Everyone is waiting on the collapse of something first? Not just a little but alot of deflation before anyone wants anything not even dollars(?)

whidbey-2's picture

The markets are going to correct, but bonds yields will drop.  Real  estate may pick up for a while. I firmly believe that housing is NOT a good investment in a unstabale economy long run. Invest your money in good dividend stocks and pay rent so you are free to move for work.

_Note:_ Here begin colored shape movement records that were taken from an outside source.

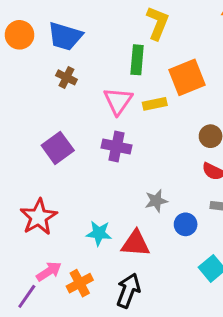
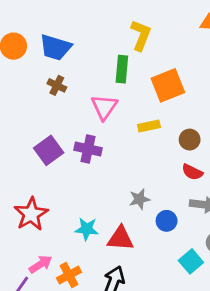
yellow rectangle: (155, 104) -> (149, 126), moved
purple cross: (116, 146) -> (88, 149), moved

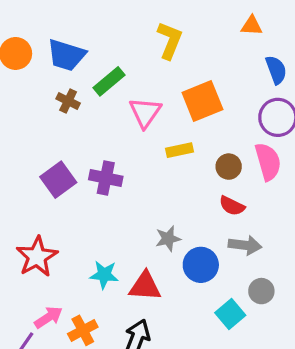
green rectangle: (122, 69) -> (109, 81), moved, turned 45
pink triangle: (104, 107) -> (145, 112), moved
blue circle: (167, 221) -> (201, 265), size x1.4

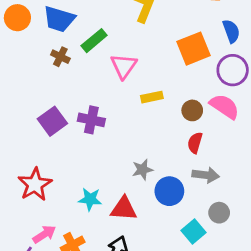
orange square: (202, 101) -> (194, 49), moved
pink semicircle: (268, 162) -> (225, 106), turned -40
red semicircle: (232, 206) -> (195, 143), turned 80

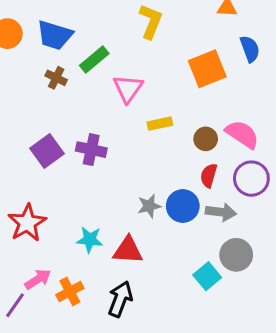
purple circle: (233, 70) -> (251, 179), moved
blue circle: (169, 191) -> (183, 206), moved
gray circle: (219, 213) -> (236, 255), size x1.4

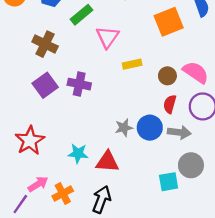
brown cross: (56, 78) -> (45, 44), moved, size x1.5
cyan square: (207, 276) -> (169, 182), turned 30

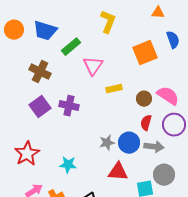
red triangle: (107, 162) -> (118, 172), moved

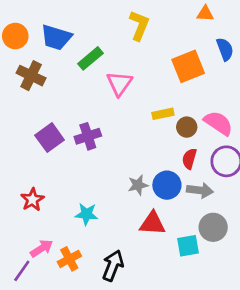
brown cross: (40, 72) -> (31, 76), moved
yellow rectangle: (114, 89) -> (163, 114), moved
purple cross: (69, 106) -> (88, 136), turned -30
red star: (27, 154) -> (32, 200), size x0.7

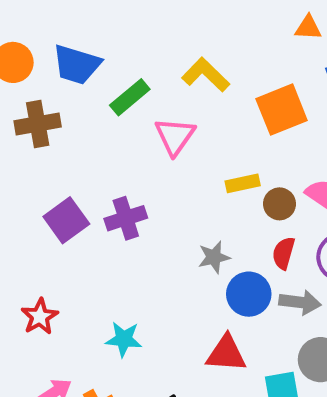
yellow L-shape: (139, 25) -> (206, 75), moved, turned -68
brown cross: (31, 76) -> (38, 124), turned -36
gray star: (138, 185) -> (214, 257), moved

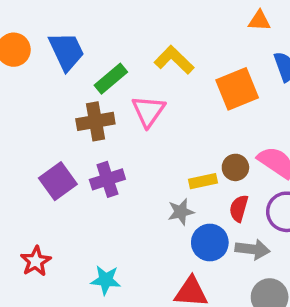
blue trapezoid: (77, 64) -> (66, 51), turned -132
brown cross: (38, 124) -> (95, 121), moved
yellow rectangle: (243, 183) -> (203, 181), moved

 But, equities are the story.  The Fed policy over the last few years has screwed up a great deal and that will lead to some serious adjustments.  Gold could rise, the dollar might climb (not expected if gold rises). Ever notice that things are becoming inverted recently?

pig lipstick's picture

I cannot figure out if most of these posters on ZH are just purposely ignoring the ecomonics of rental units to further their argument, or if they are just in the dark not understanding how this works.  All of these seemingly professional number crunchers leave out the KEY to rental ownership:  DEPRECIATION.  I can buy a $1,000,000 4 plex in California and the tax write off alone is $1,000,000 divided by 27 (years).  Thats a $37,000 write off per year in a 40% MIN tax bracket is $15,000 MIN tax savings.  Even if the property breaks even with revenue, I STILL make money at even a 3% cap rate!  My mortgage gets paid down by about $1000 per month (net worth increases $1000 every month), AND I pocket the tax savings.  As much as I absolutely believe real estate is overpriced, the fact is, there are people like me, EVEN AT THESE PRICES, where ownership is still quite attractive.  Rental rate risk??  Yes, always there, but how often have you seen rents DECLINE in your life, and even if they have or will, the tax write offs provide a backstop.


gregorios's picture

You make a good point. However, I believe you are leaving out capital gains for when you sell:


The depreciation you are taking in your example of $37K per year for 27 years will eventually lower your basis. When you go to sell, I believe you will owe capital gains on the difference between your sell price and the basis. For example, if you depreciated the property to zero in 27 years and then sold it for $2 million, I believe you would owe capital gains on $2 million. Correct??

pig lipstick's picture

Gregorios:  Many years ago, my Accountant made a very good and simple point to me when I complained about having to pay a large check to the IRS.  He said "Would you rather make money and have a tax problem, or not make money and have no problem?" But to answer your question, yes, there will be capitial gains, but these laws change all the time...percentage of total gain, how many years you own it, and whether or not it is rolled over to another real estate inivestment, are all current factors.